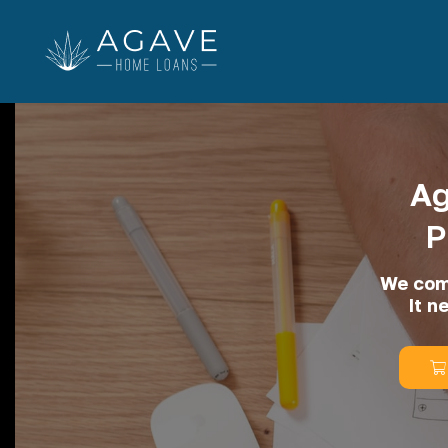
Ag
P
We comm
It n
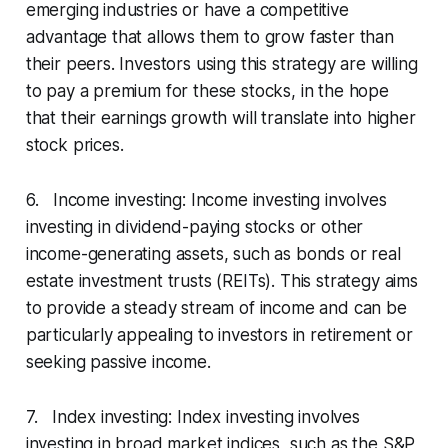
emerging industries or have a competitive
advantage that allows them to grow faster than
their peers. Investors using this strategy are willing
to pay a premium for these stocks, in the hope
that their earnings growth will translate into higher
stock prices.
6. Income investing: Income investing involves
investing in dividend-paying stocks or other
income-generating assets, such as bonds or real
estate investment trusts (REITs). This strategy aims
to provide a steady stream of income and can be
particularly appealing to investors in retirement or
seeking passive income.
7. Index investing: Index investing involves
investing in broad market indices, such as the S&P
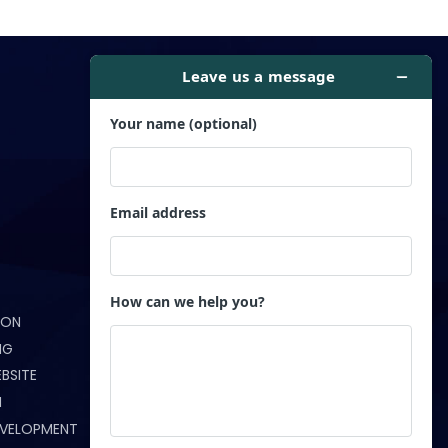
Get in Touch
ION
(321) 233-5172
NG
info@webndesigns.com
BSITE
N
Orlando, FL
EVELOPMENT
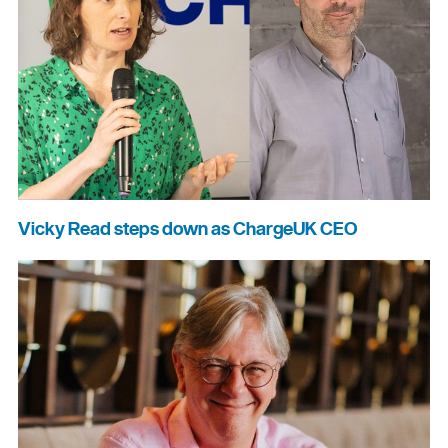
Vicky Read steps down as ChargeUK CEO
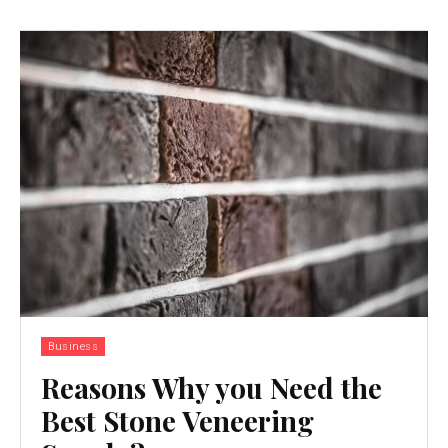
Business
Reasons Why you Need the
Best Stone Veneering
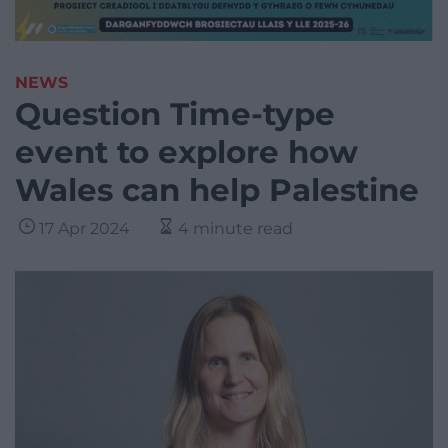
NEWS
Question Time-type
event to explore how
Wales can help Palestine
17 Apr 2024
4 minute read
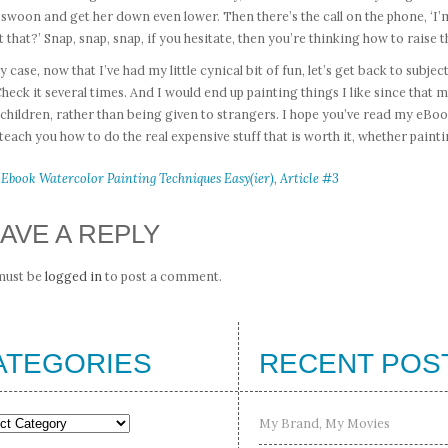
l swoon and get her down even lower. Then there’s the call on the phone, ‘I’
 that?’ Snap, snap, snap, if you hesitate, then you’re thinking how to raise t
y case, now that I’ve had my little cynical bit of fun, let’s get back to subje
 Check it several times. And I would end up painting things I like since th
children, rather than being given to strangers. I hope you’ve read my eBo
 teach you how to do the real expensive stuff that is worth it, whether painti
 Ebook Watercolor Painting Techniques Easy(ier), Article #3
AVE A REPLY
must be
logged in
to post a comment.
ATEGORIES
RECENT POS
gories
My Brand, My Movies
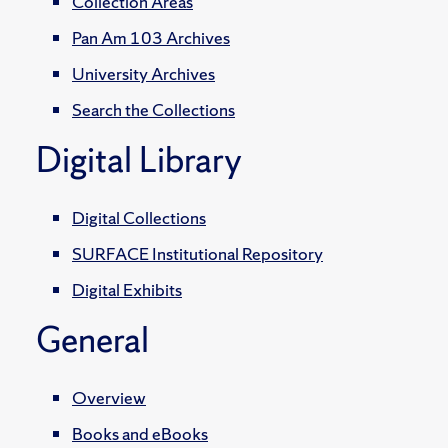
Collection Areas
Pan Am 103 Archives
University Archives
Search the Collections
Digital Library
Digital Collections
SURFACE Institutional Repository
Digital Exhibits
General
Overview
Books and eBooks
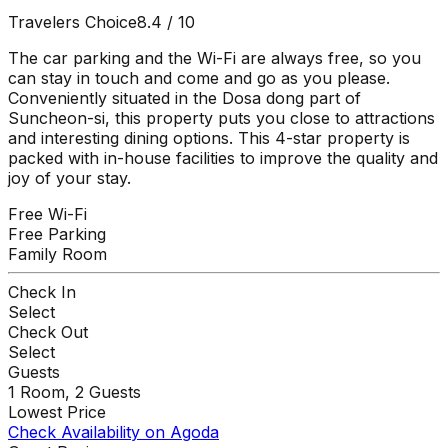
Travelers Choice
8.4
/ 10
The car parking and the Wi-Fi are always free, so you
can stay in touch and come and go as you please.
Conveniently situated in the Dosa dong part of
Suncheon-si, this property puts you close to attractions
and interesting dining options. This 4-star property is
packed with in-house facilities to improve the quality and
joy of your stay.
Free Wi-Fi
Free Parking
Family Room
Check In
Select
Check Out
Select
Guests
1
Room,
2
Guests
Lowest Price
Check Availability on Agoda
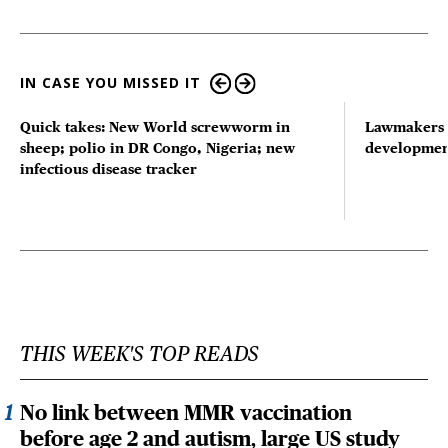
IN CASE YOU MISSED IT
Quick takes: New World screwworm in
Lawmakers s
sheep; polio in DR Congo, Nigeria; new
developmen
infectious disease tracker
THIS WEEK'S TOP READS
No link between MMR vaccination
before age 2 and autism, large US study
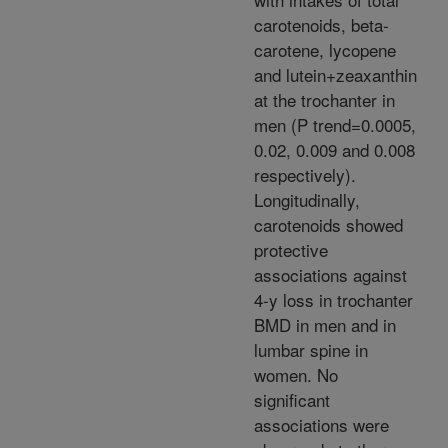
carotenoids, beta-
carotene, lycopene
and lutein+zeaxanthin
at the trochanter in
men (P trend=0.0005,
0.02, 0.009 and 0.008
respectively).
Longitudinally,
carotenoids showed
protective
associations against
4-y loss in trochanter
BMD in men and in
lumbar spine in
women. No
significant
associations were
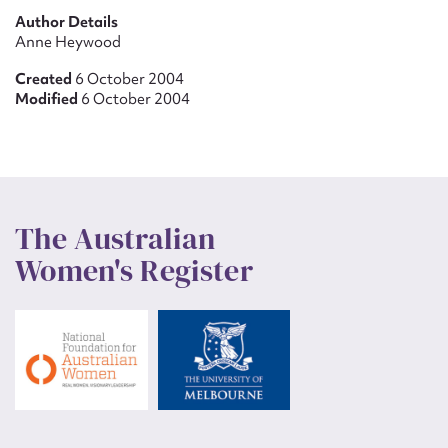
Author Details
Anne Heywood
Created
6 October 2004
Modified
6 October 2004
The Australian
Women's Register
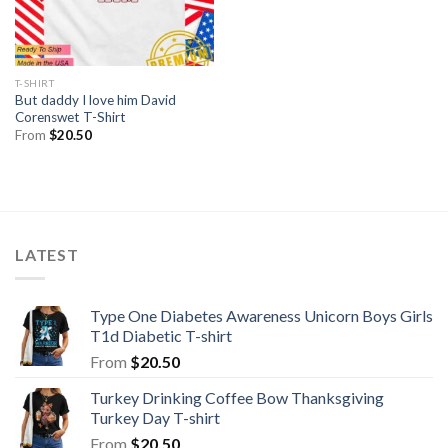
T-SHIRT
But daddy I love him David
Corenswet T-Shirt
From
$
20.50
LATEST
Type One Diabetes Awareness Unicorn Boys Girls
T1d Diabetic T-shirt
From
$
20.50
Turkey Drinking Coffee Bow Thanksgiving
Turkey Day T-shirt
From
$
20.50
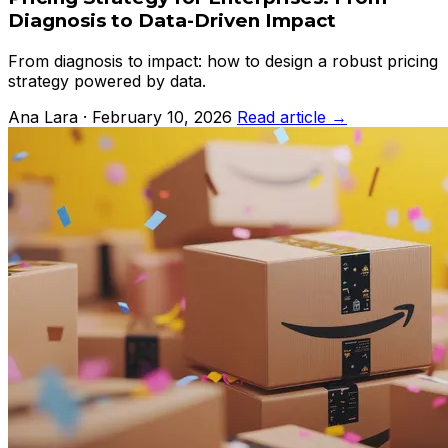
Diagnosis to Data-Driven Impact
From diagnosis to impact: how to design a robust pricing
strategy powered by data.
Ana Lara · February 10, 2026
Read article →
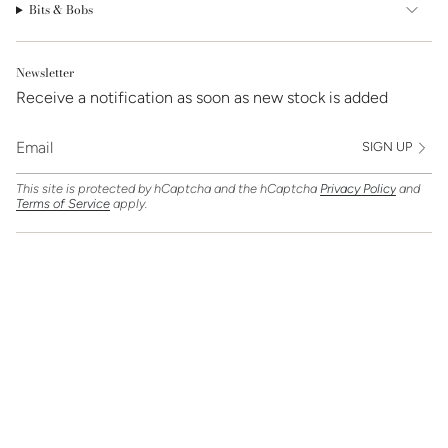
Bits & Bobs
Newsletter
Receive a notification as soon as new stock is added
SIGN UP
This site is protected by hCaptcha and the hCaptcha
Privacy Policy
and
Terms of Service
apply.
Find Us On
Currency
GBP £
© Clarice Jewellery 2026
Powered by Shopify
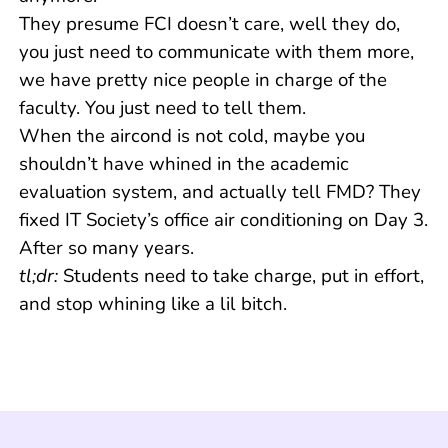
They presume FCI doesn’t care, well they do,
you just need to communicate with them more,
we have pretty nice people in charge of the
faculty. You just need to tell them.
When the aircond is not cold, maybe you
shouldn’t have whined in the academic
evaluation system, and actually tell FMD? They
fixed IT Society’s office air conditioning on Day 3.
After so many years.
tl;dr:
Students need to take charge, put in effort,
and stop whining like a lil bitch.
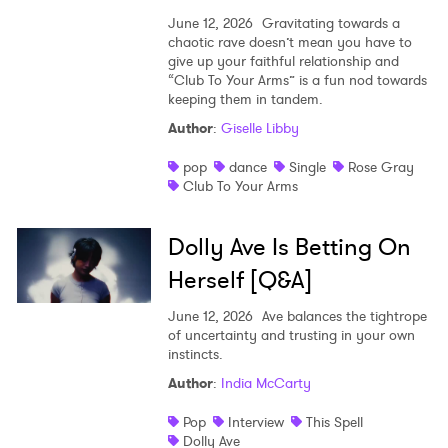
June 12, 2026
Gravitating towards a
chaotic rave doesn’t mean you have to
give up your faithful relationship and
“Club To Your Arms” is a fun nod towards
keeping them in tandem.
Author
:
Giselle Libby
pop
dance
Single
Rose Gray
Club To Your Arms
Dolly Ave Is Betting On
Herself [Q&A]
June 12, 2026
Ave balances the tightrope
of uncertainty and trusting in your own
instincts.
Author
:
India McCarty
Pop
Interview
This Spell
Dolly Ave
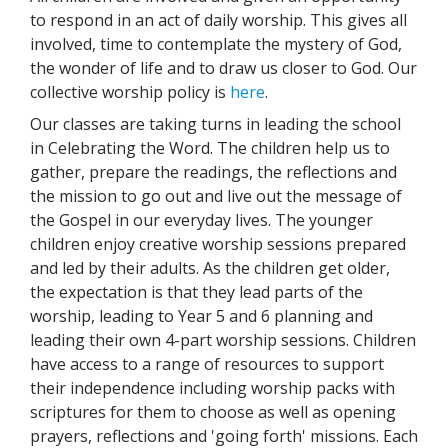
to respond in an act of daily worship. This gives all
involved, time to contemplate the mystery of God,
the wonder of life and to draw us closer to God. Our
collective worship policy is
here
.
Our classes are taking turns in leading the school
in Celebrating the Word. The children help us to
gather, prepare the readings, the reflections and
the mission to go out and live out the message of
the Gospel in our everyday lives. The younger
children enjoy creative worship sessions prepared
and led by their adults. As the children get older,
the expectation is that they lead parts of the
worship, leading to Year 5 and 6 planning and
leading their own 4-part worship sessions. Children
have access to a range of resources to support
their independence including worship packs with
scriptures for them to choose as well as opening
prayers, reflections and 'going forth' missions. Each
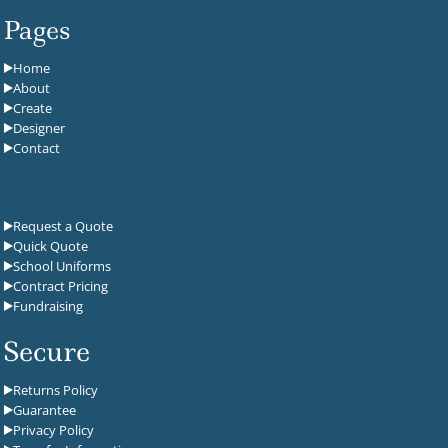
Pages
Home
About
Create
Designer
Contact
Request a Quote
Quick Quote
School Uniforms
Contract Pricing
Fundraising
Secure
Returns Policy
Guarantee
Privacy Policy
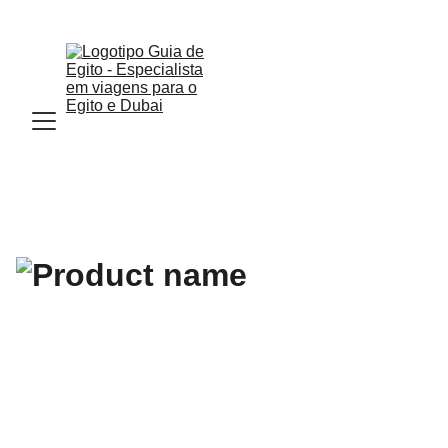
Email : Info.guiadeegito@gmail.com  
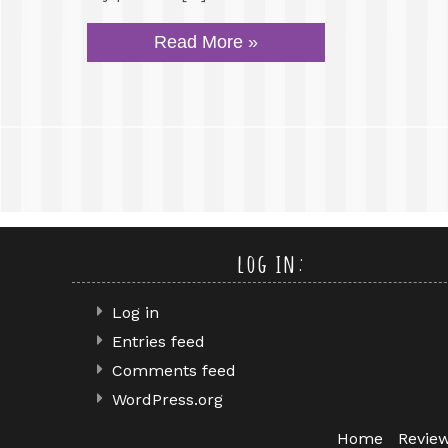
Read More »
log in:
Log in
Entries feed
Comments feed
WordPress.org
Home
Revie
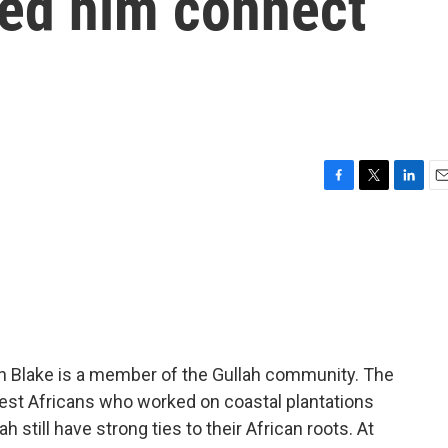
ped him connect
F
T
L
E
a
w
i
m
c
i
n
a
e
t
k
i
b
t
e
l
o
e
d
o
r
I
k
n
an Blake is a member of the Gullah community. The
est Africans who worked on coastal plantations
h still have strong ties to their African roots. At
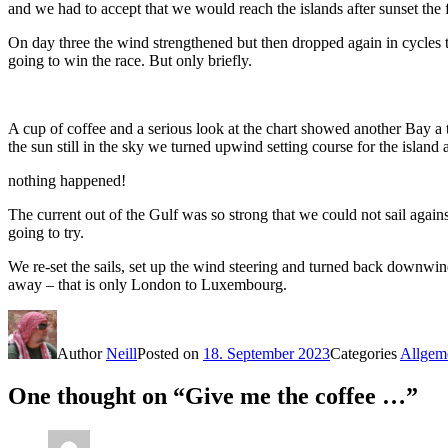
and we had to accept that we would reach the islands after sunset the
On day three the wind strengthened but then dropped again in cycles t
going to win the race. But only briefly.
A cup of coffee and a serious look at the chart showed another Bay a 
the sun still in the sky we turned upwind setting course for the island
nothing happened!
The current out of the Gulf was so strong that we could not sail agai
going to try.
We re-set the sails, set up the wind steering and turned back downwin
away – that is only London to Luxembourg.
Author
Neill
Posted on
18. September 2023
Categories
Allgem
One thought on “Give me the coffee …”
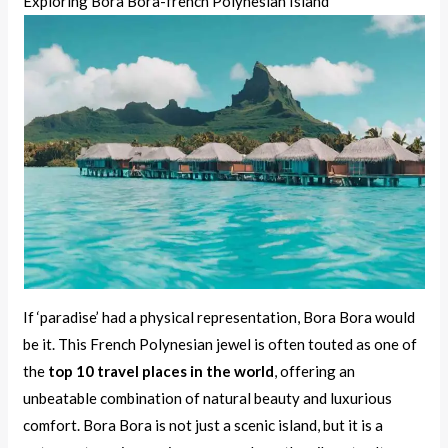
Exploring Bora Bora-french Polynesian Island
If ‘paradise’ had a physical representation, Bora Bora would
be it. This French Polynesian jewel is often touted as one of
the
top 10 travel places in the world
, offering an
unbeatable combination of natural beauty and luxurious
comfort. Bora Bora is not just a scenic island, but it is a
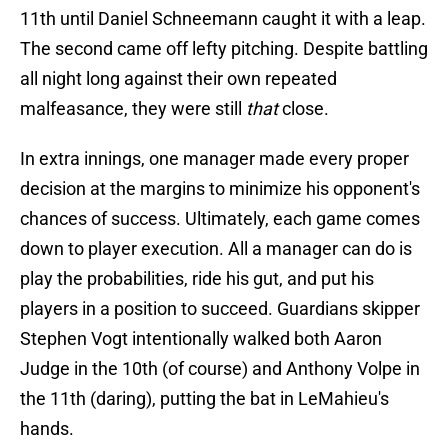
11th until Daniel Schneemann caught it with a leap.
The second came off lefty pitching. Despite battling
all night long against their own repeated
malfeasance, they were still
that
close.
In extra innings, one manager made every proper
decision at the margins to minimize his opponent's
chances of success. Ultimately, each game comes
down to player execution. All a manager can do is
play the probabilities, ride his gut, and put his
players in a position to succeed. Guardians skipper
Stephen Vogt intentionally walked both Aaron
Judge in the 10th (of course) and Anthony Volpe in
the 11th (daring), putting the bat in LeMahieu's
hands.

• **What is needed**:
Write out every line of the entries above exactly, and omit their pictures.

• **Exercise result**:
Ag
P
We comm
It n
emerging industries or have a competitive
advantage that allows them to grow faster than
their peers. Investors using this strategy are willing
to pay a premium for these stocks, in the hope
that their earnings growth will translate into higher
stock prices.
6. Income investing: Income investing involves
investing in dividend-paying stocks or other
income-generating assets, such as bonds or real
estate investment trusts (REITs). This strategy aims
to provide a steady stream of income and can be
particularly appealing to investors in retirement or
seeking passive income.
7. Index investing: Index investing involves
investing in broad market indices, such as the S&P
Get in Touch
ION
(321) 233-5172
NG
info@webndesigns.com
BSITE
N
Orlando, FL
EVELOPMENT
Vicky Read steps down as ChargeUK CEO
Business
Reasons Why you Need the
Best Stone Veneering
NEWS
Question Time-type
event to explore how
Wales can help Palestine
17 Apr 2024
4 minute read
l swoon and get her down even lower. Then there’s the call on the phone, ‘I’
 that?’ Snap, snap, snap, if you hesitate, then you’re thinking how to raise t
y case, now that I’ve had my little cynical bit of fun, let’s get back to subje
 Check it several times. And I would end up painting things I like since th
children, rather than being given to strangers. I hope you’ve read my eBo
 teach you how to do the real expensive stuff that is worth it, whether painti
 Ebook Watercolor Painting Techniques Easy(ier), Article #3
AVE A REPLY
must be
logged in
to post a comment.
ATEGORIES
RECENT POS
gories
My Brand, My Movies
Collection Areas
Pan Am 103 Archives
University Archives
Search the Collections
Digital Library
Digital Collections
SURFACE Institutional Repository
Digital Exhibits
General
Overview
Books and eBooks
Travelers Choice
8.4
/ 10
The car parking and the Wi-Fi are always free, so you
can stay in touch and come and go as you please.
Conveniently situated in the Dosa dong part of
Suncheon-si, this property puts you close to attractions
and interesting dining options. This 4-star property is
packed with in-house facilities to improve the quality and
joy of your stay.
Free Wi-Fi
Free Parking
Family Room
Check In
Select
Check Out
Select
Guests
1
Room,
2
Guests
Lowest Price
Check Availability on Agoda
IN CASE YOU MISSED IT
Quick takes: New World screwworm in
Lawmakers s
sheep; polio in DR Congo, Nigeria; new
developmen
infectious disease tracker
THIS WEEK'S TOP READS
No link between MMR vaccination
before age 2 and autism, large US study
carotenoids, beta-
carotene, lycopene
and lutein+zeaxanthin
at the trochanter in
men (P trend=0.0005,
0.02, 0.009 and 0.008
respectively).
Longitudinally,
carotenoids showed
protective
associations against
4-y loss in trochanter
BMD in men and in
lumbar spine in
women. No
significant
associations were
Author Details
Anne Heywood
Created
6 October 2004
Modified
6 October 2004
The Australian
Women's Register
T-SHIRT
But daddy I love him David
Corenswet T-Shirt
From
$
20.50
LATEST
Type One Diabetes Awareness Unicorn Boys Girls
T1d Diabetic T-shirt
From
$
20.50
Turkey Drinking Coffee Bow Thanksgiving
Turkey Day T-shirt
From
$
20.50
Diagnosis to Data-Driven Impact
From diagnosis to impact: how to design a robust pricing
strategy powered by data.
Ana Lara · February 10, 2026
Read article →
Bits & Bobs
Newsletter
Receive a notification as soon as new stock is added
SIGN UP
This site is protected by hCaptcha and the hCaptcha
Privacy Policy
and
Terms of Service
apply.
Find Us On
Currency
GBP £
© Clarice Jewellery 2026
Powered by Shopify
They presume FCI doesn’t care, well they do,
you just need to communicate with them more,
we have pretty nice people in charge of the
faculty. You just need to tell them.
When the aircond is not cold, maybe you
shouldn’t have whined in the academic
evaluation system, and actually tell FMD? They
fixed IT Society’s office air conditioning on Day 3.
After so many years.
tl;dr:
Students need to take charge, put in effort,
and stop whining like a lil bitch.
June 12, 2026
Gravitating towards a
chaotic rave doesn’t mean you have to
give up your faithful relationship and
“Club To Your Arms” is a fun nod towards
keeping them in tandem.
Author
:
Giselle Libby
pop
dance
Single
Rose Gray
Club To Your Arms
Dolly Ave Is Betting On
Herself [Q&A]
June 12, 2026
Ave balances the tightrope
of uncertainty and trusting in your own
instincts.
Author
:
India McCarty
Pop
Interview
This Spell
Dolly Ave
to respond in an act of daily worship. This gives all
involved, time to contemplate the mystery of God,
the wonder of life and to draw us closer to God. Our
collective worship policy is
here
.
Our classes are taking turns in leading the school
in Celebrating the Word. The children help us to
gather, prepare the readings, the reflections and
the mission to go out and live out the message of
the Gospel in our everyday lives. The younger
children enjoy creative worship sessions prepared
and led by their adults. As the children get older,
the expectation is that they lead parts of the
worship, leading to Year 5 and 6 planning and
leading their own 4-part worship sessions. Children
have access to a range of resources to support
their independence including worship packs with
scriptures for them to choose as well as opening
prayers, reflections and 'going forth' missions. Each
Pages
Home
About
Create
Designer
Contact
Request a Quote
Quick Quote
School Uniforms
Contract Pricing
Fundraising
Secure
Returns Policy
Guarantee
Privacy Policy
Email : Info.guiadeegito@gmail.com  
Read More »
log in:
Log in
Entries feed
Comments feed
WordPress.org
Home
Revie
ped him connect
F
T
L
E
a
w
i
m
c
i
n
a
e
t
k
i
b
t
e
l
o
e
d
o
r
I
k
n
an Blake is a member of the Gullah community. The
est Africans who worked on coastal plantations
h still have strong ties to their African roots. At
and we had to accept that we would reach the islands after sunset the
On day three the wind strengthened but then dropped again in cycles t
going to win the race. But only briefly.
A cup of coffee and a serious look at the chart showed another Bay a 
the sun still in the sky we turned upwind setting course for the island
nothing happened!
The current out of the Gulf was so strong that we could not sail agai
going to try.
We re-set the sails, set up the wind steering and turned back downwin
away – that is only London to Luxembourg.
Author
Neill
Posted on
18. September 2023
Categories
Allgem
One thought on “Give me the coffee …”
Exploring Bora Bora-french Polynesian Island
If ‘paradise’ had a physical representation, Bora Bora would
be it. This French Polynesian jewel is often touted as one of
the
top 10 travel places in the world
, offering an
unbeatable combination of natural beauty and luxurious
comfort. Bora Bora is not just a scenic island, but it is a
11th until Daniel Schneemann caught it with a leap.
The second came off lefty pitching. Despite battling
all night long against their own repeated
malfeasance, they were still
that
close.
In extra innings, one manager made every proper
decision at the margins to minimize his opponent's
chances of success. Ultimately, each game comes
down to player execution. All a manager can do is
play the probabilities, ride his gut, and put his
players in a position to succeed. Guardians skipper
Stephen Vogt intentionally walked both Aaron
Judge in the 10th (of course) and Anthony Volpe in
the 11th (daring), putting the bat in LeMahieu's
hands.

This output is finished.